Carquefou, qui avait déjà rendu visite à l’office et à la cuisine, parut sur le seuil de la porte :

— On n’a jamais vu auberge si peuplée de moines, dit-il : j’en ai compté trois autour d’une chaudière qui répand une aimable odeur de choux et de lard ; deux dans le jardin, et deux autres encore qui méditaient devant le cellier, sans compter les quatre qui sont en prières en ce moment sous la treille.

— Ce sont des pères capucins qui se rendent en pèlerinage à Cologne et qui arrivent du fond de la Poméranie, dit l’aubergiste. Leur passage répandra certainement les bénédictions du Seigneur sur ma pauvre maison.

— Holà ! maître Innocent ! cria celui des moines qui paraissait le Supérieur, faites préparer mon souper : quelques lentilles cuites à l’eau et une poignée de noisettes.

— Hum ! fit Carquefou, que voilà un régime propre à faire prendre la vie en dégoût !

— Je ne veux ni vin ni bière, ajouta le moine : l’eau de la fontaine qui coule au fond du jardin suffira pour étancher ma soif. Le moine, ayant son froc rabattu sur les yeux, passa les mains croisées sur sa poitrine, et s’enfonça dans le jardin, suivi des deux frères lais.

Maître Innocent se précipita vers la cuisine, et en sortit un moment après avec un plat de lentilles qui fumaient tristement, et une assiette au milieu de laquelle couraient quelques noisettes. Il resta près d’un bon quart d’heure à servir ce maigre repas, et comme Carquefou, que la faim rendait grondeur, lui en faisait l’observation :

— Ah ! monsieur, répondit maître Innocent, le saint homme me nourrissait du pain de la parole divine !

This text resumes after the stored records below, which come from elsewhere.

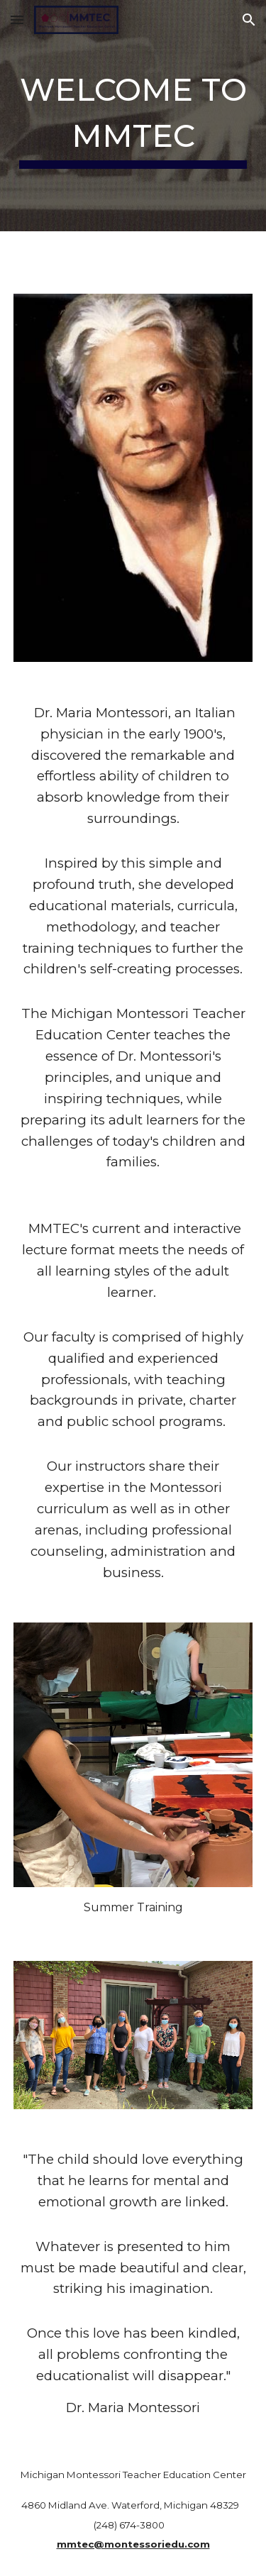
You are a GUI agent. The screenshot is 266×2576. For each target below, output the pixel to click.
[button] (17, 19)
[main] (133, 116)
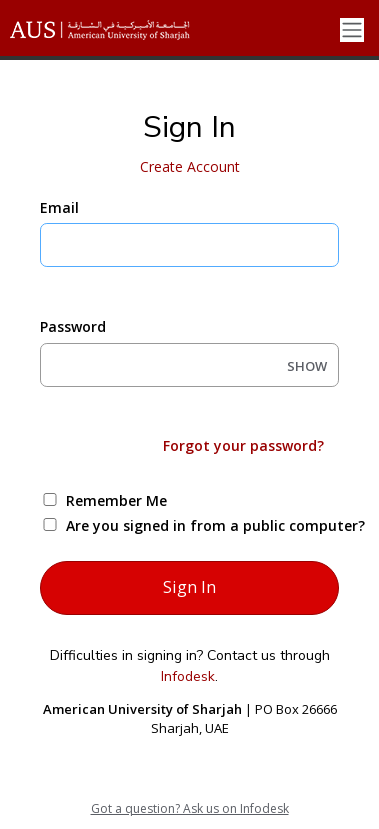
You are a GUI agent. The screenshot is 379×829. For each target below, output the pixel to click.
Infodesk (188, 676)
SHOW (307, 366)
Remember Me (116, 500)
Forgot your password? (243, 445)
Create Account (190, 166)
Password (73, 326)
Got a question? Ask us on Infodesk (190, 808)
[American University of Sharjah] (115, 30)
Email (59, 207)
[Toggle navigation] (352, 30)
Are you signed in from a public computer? (213, 525)
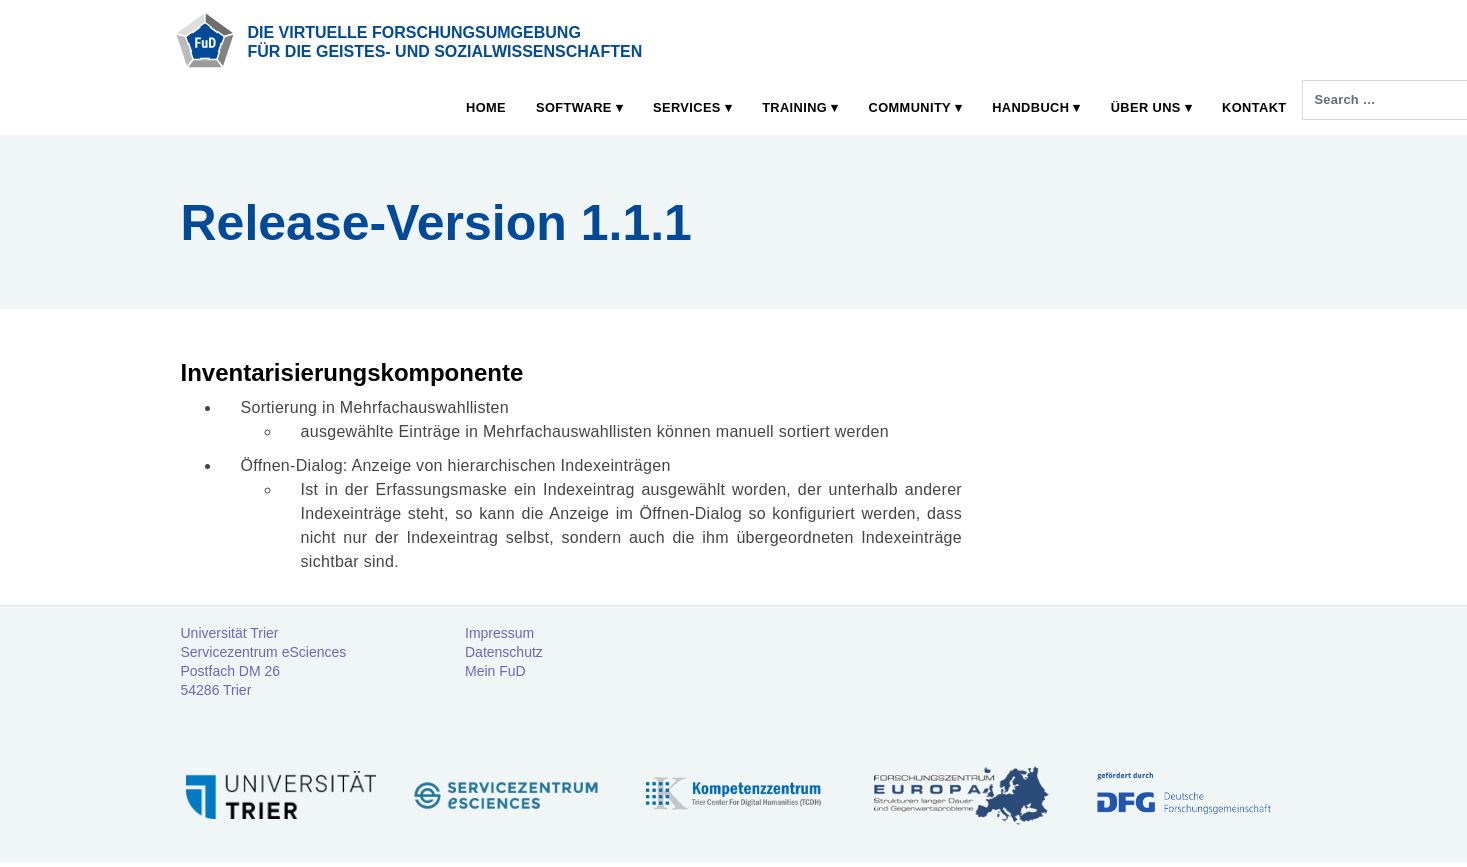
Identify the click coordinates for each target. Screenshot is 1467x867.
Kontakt (1254, 107)
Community (910, 107)
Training (794, 107)
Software (574, 107)
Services (687, 107)
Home (486, 107)
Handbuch (1030, 107)
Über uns (1146, 107)
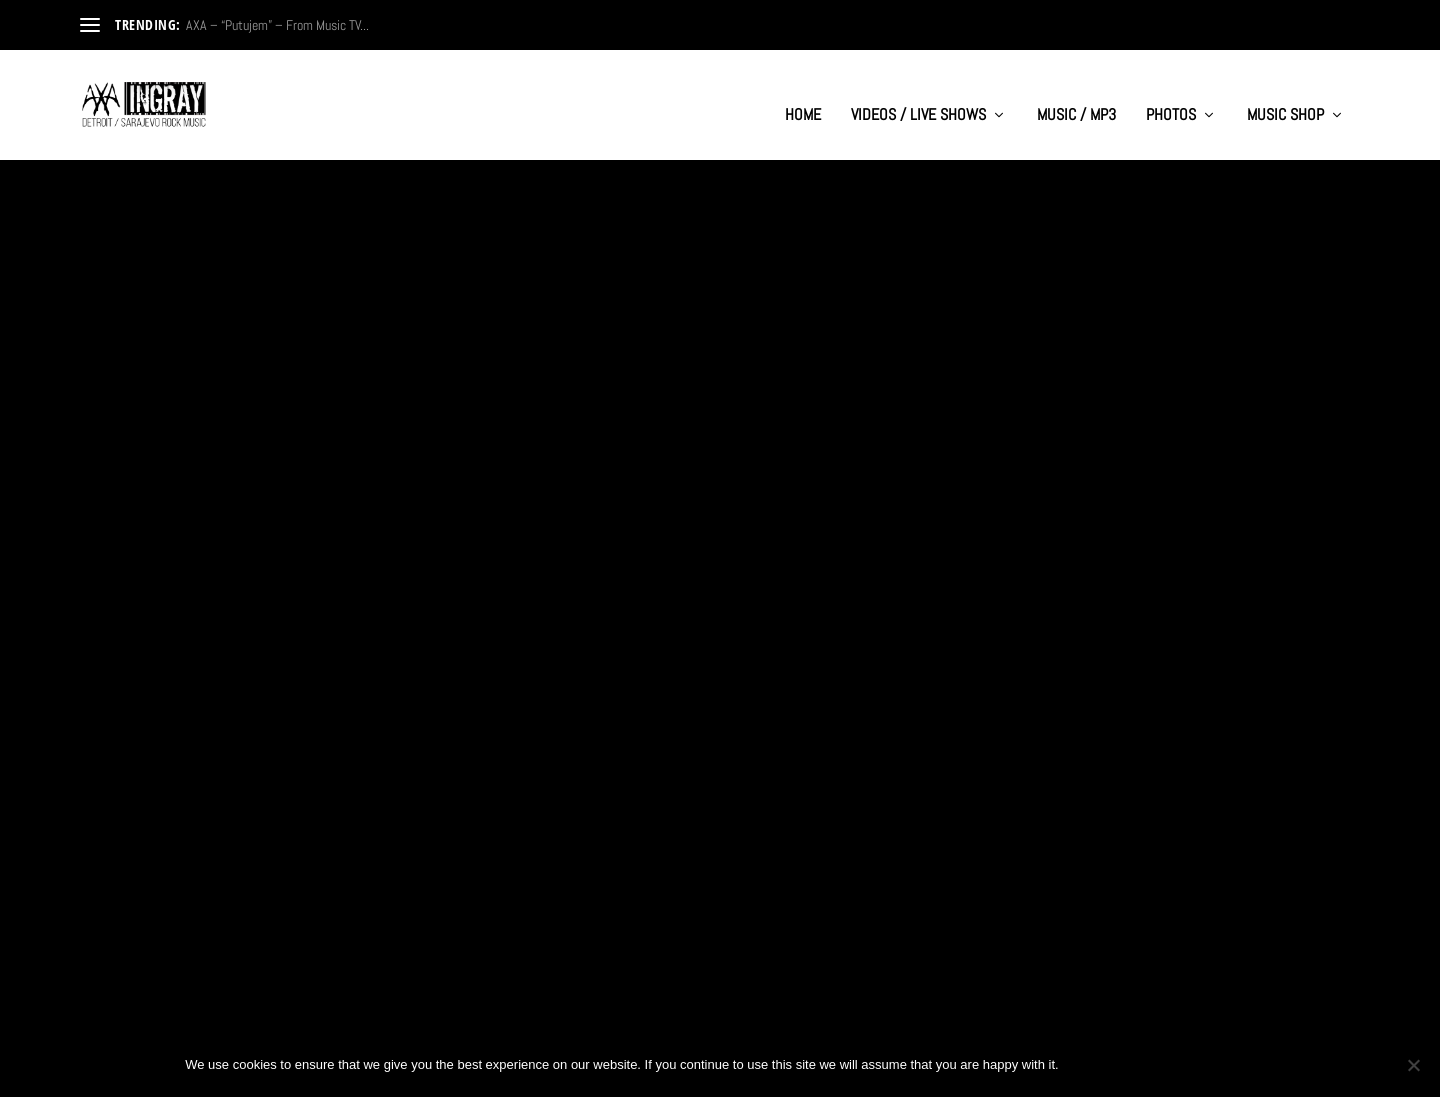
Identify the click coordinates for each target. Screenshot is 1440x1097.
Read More (147, 559)
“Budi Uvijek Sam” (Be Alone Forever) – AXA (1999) (283, 880)
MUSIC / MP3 (1076, 96)
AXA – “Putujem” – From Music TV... (277, 25)
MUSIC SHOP (1285, 96)
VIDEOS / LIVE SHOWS (918, 96)
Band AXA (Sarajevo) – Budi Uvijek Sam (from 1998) (703, 488)
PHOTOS (1171, 96)
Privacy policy (1188, 1064)
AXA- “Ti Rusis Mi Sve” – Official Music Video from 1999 (266, 488)
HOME (803, 96)
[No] (1413, 1065)
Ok (1091, 1064)
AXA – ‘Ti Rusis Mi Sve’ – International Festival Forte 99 (1145, 488)
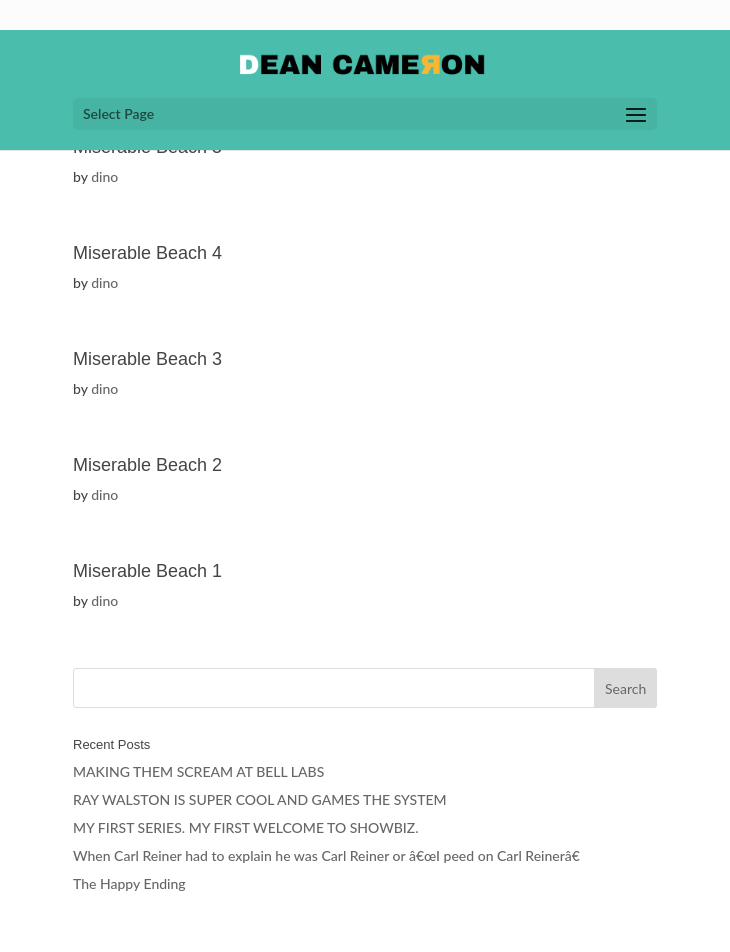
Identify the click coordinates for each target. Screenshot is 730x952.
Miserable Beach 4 (147, 253)
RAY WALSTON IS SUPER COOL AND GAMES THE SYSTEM (260, 799)
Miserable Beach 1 (147, 571)
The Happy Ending (129, 883)
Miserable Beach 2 (147, 465)
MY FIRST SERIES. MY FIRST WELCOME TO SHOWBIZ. (246, 827)
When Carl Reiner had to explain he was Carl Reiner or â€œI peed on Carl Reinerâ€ (330, 855)
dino (104, 176)
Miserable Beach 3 (147, 359)
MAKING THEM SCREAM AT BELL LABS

Bientôt après, l’aubergiste fit voir à Carquefou que sa maison n’avait pas que des lentilles et des noisettes. À la vue du festin, qui répandait partout les arômes les plus délicats, l’honnête serviteur soupira.

— Ah ! comme nous mangerions de bon appétit, si nous n’étions pas si tristes ! dit-il.

Armand-Louis et Renaud avalèrent à la hâte quelques morceaux et n’échangèrent pas dix paroles, encore se rapportaient-elles toutes à la délivrance de Mlle de Souvigny et de Mlle de Pardaillan. C’était leur unique souci, leur unique pensée.

— Que les chevaux soient prêts demain à la première pointe du jour, dit M. de la Guerche.

L’hôte prit un flambeau et conduisit les jeunes gentilshommes à leurs chambres. L’une donnait sur le jardin, l’autre sur la route, aux deux extrémités d’un long corridor.

— J’aurais voulu vous réunir dans la même alcôve, dit-il, mais les saints pères capucins occupent toutes les chambres à deux lits, ainsi que toutes celles qui vous séparent ; mais j’ai pris soin que rien ne manquât à Vos Seigneuries ; voyez, les draps sont blancs. — C’est bien ; une nuit est bientôt passée, dit Renaud, qui souhaita le bonsoir à son ami.

L’hôte frissonna en le voyant placer son épée nue près du lit, à portée de sa main, et se retira lentement.